----- Data for this exercise
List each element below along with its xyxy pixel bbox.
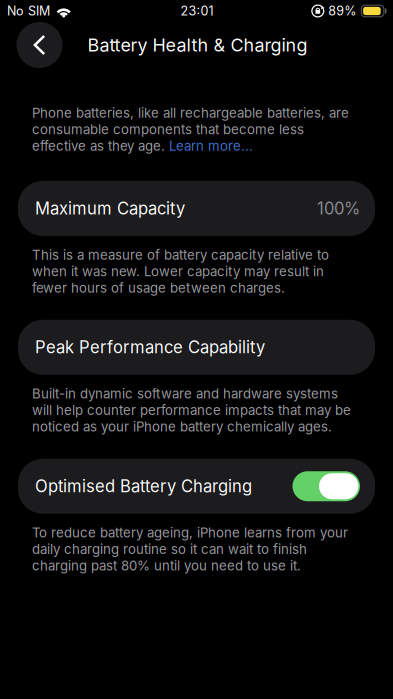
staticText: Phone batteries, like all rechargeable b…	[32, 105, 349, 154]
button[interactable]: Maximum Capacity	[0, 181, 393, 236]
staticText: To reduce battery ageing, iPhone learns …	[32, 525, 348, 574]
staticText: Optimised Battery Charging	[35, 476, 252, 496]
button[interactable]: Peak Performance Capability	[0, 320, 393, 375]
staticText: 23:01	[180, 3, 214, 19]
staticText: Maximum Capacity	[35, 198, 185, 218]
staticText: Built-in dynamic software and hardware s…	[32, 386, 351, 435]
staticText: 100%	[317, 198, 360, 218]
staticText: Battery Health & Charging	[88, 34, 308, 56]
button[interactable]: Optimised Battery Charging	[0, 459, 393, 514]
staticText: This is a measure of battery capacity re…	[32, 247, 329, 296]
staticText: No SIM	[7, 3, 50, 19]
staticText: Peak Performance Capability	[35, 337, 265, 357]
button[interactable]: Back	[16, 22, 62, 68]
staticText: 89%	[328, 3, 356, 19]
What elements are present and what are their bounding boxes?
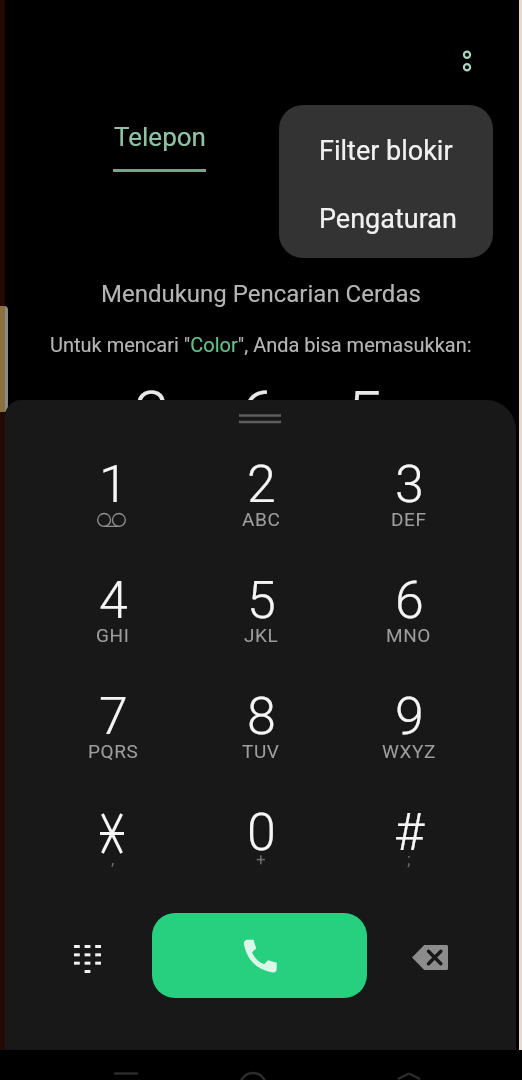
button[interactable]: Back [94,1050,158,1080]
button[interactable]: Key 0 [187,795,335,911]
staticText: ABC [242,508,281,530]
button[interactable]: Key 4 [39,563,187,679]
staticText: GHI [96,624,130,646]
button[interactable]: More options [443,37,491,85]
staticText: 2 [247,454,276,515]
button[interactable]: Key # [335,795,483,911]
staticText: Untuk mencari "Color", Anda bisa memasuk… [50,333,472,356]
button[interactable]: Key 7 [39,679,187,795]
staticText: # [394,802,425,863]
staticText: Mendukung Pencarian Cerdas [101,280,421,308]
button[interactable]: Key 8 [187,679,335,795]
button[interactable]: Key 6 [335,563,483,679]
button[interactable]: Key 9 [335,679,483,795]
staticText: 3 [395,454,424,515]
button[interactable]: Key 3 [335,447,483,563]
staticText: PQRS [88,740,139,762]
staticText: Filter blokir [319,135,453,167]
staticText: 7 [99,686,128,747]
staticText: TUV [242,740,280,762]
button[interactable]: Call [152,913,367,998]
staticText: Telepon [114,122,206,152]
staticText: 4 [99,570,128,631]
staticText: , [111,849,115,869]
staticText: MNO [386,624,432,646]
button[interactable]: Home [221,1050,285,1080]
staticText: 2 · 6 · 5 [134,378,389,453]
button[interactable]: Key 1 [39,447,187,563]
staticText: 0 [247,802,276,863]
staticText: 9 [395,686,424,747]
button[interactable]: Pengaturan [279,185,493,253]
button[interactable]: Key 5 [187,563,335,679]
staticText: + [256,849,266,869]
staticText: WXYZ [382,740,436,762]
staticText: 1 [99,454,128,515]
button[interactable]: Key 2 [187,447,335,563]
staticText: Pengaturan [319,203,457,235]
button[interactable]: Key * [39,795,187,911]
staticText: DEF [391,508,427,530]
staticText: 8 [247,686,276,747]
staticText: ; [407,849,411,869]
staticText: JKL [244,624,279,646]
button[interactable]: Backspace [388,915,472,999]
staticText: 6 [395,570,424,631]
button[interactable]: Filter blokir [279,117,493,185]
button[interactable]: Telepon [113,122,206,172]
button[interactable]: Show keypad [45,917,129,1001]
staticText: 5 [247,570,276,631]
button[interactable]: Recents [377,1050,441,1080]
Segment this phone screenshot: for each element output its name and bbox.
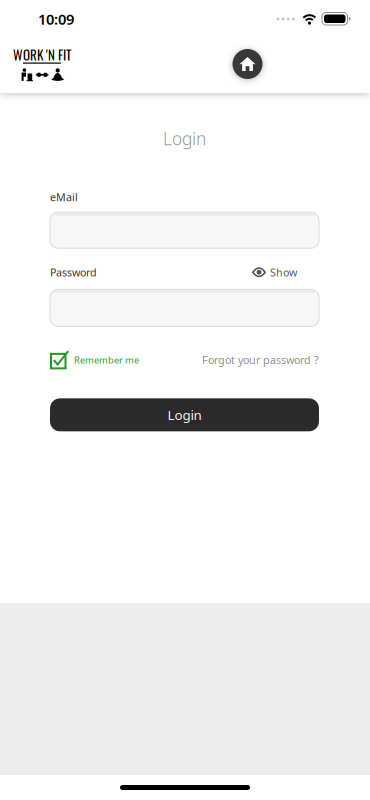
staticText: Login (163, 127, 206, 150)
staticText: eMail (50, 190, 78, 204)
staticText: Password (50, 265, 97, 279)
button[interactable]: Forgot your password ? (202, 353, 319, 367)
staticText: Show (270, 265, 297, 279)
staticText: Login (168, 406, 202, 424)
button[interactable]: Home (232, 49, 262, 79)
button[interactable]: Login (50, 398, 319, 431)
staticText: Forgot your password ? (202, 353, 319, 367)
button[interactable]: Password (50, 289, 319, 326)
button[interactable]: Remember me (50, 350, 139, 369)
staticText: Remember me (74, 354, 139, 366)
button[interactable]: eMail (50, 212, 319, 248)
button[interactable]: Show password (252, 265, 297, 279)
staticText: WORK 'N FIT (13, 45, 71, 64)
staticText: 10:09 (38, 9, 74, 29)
----------
• **The task**
The answer must be every line of the records that contains the word "each".

• **Solved problem**
List each element below along with its xyxy pixel bbox.
Segment this phone screenshot: for each element output its name and bbox.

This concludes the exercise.